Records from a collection
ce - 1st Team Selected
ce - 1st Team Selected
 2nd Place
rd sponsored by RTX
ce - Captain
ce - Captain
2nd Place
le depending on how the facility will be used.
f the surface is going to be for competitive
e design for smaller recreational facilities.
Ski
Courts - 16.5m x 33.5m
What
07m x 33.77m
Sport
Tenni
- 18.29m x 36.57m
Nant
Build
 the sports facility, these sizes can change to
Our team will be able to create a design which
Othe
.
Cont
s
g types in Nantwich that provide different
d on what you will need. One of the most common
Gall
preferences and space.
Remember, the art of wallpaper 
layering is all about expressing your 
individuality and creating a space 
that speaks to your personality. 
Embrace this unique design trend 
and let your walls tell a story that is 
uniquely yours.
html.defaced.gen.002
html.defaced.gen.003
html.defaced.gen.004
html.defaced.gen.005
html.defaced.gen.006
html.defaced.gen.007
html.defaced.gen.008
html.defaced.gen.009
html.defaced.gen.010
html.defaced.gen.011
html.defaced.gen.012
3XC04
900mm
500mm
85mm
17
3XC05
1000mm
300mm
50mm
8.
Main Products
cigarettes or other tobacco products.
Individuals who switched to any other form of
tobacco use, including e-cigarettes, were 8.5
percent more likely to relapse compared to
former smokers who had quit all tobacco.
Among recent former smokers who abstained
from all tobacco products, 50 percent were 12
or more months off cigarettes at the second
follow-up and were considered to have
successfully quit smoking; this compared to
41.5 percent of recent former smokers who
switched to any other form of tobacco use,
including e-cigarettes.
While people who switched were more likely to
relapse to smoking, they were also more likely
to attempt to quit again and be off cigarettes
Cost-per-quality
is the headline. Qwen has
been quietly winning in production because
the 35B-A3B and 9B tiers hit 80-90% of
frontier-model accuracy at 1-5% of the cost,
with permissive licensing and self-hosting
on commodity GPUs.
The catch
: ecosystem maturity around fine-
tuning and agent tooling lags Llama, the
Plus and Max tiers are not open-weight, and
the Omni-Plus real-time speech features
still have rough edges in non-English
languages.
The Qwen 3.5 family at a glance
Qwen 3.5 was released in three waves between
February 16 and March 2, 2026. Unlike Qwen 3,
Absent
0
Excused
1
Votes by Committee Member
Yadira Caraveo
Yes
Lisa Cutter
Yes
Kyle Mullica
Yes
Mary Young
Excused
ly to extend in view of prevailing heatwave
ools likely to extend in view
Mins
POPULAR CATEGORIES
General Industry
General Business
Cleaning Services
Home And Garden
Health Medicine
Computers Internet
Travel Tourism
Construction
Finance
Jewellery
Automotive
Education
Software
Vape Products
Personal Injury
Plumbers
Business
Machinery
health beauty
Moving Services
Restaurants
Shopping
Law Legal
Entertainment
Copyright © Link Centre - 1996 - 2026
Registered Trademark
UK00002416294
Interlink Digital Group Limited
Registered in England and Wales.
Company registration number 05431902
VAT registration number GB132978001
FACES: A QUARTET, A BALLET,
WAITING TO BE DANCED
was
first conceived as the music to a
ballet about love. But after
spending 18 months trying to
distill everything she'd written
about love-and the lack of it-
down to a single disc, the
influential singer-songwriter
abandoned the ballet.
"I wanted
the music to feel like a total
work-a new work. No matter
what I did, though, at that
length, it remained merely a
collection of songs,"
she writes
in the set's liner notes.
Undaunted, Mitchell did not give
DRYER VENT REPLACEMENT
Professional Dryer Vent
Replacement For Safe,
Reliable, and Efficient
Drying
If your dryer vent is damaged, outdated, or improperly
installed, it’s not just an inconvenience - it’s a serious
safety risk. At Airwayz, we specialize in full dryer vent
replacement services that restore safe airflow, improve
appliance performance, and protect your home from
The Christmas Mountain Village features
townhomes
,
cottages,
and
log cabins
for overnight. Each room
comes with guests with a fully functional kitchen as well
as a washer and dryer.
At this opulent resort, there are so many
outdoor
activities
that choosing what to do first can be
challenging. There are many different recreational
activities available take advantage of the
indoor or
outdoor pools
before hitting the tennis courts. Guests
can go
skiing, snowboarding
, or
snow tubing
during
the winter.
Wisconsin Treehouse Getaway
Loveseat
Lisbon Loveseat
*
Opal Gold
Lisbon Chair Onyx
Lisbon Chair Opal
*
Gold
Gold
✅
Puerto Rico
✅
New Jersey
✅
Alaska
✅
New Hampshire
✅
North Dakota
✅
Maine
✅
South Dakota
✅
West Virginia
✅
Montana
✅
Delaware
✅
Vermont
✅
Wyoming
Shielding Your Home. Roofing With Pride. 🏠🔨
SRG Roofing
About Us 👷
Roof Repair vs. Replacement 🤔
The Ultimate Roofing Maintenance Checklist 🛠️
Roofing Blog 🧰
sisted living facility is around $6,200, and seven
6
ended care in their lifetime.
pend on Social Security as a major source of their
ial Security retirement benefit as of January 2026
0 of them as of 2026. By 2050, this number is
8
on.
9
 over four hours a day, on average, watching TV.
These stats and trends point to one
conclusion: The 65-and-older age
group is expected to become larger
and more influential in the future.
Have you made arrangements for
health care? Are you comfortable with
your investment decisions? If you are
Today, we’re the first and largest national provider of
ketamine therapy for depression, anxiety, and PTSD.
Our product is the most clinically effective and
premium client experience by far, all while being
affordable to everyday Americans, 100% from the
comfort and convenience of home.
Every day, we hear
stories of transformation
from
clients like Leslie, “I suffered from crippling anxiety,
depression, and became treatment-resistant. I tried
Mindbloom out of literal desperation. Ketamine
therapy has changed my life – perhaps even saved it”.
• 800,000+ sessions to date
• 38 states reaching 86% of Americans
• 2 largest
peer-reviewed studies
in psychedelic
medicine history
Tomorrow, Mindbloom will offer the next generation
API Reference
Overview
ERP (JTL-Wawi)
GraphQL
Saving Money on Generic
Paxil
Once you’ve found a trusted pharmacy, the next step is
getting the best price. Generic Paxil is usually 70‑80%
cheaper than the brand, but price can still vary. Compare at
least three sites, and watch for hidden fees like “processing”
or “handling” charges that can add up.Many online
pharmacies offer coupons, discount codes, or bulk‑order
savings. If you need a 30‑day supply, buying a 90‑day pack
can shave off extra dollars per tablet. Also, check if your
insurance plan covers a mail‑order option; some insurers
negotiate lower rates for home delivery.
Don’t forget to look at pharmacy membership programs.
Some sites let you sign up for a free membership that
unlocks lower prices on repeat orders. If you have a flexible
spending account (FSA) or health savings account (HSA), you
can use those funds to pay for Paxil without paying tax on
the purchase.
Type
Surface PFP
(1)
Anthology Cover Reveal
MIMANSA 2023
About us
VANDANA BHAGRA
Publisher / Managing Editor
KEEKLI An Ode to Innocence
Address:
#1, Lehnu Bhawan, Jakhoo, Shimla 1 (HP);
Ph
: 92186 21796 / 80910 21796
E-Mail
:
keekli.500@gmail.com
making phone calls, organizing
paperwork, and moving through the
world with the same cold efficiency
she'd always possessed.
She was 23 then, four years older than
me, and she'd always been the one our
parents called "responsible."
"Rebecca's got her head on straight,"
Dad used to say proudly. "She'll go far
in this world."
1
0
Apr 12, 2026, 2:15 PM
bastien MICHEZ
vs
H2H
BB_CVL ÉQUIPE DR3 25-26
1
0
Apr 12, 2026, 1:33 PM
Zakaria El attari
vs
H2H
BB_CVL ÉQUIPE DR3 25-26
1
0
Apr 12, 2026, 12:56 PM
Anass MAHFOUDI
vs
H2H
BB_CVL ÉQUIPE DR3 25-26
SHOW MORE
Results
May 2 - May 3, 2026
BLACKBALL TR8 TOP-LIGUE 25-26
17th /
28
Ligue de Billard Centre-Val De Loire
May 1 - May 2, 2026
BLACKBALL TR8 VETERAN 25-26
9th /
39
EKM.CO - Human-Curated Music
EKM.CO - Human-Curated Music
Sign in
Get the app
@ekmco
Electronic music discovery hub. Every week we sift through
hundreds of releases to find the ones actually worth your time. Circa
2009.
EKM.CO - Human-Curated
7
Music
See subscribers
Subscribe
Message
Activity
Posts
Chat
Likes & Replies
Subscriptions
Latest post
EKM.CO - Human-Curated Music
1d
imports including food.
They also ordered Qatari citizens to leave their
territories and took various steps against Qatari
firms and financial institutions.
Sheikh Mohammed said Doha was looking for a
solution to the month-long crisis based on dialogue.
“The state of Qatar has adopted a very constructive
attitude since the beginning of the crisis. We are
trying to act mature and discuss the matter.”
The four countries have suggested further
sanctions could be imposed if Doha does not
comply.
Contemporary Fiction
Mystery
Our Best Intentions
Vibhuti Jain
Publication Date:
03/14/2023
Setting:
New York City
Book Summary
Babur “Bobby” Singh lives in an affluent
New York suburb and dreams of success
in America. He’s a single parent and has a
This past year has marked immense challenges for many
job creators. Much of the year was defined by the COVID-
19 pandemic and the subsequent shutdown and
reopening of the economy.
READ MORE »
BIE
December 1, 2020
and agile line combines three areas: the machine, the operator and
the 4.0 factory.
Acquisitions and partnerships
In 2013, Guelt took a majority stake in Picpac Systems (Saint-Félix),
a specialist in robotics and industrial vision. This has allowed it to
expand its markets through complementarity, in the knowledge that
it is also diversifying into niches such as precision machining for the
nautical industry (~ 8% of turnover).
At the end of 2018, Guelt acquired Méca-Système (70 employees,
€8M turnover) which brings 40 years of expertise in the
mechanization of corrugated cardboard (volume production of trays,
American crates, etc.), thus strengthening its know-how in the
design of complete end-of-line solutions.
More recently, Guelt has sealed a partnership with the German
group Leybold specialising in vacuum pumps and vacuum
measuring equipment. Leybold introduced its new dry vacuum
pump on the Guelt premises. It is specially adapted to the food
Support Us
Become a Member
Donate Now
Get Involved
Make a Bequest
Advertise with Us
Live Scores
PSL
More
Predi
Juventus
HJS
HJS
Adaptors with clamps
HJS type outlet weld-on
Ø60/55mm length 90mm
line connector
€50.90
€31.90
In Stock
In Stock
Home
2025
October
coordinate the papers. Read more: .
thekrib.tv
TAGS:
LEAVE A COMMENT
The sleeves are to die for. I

▸ Activity
Transcribe, exactly and without additions, the lines of the records above, beginning with the line that contains "attitude since the" and ending with the line that contains "New York suburb and dreams of success", both included.

▸ Task solution
attitude since the beginning of the crisis. We are
trying to act mature and discuss the matter.”
The four countries have suggested further
sanctions could be imposed if Doha does not
comply.
Contemporary Fiction
Mystery
Our Best Intentions
Vibhuti Jain
Publication Date:
03/14/2023
Setting:
New York City
Book Summary
Babur “Bobby” Singh lives in an affluent
New York suburb and dreams of success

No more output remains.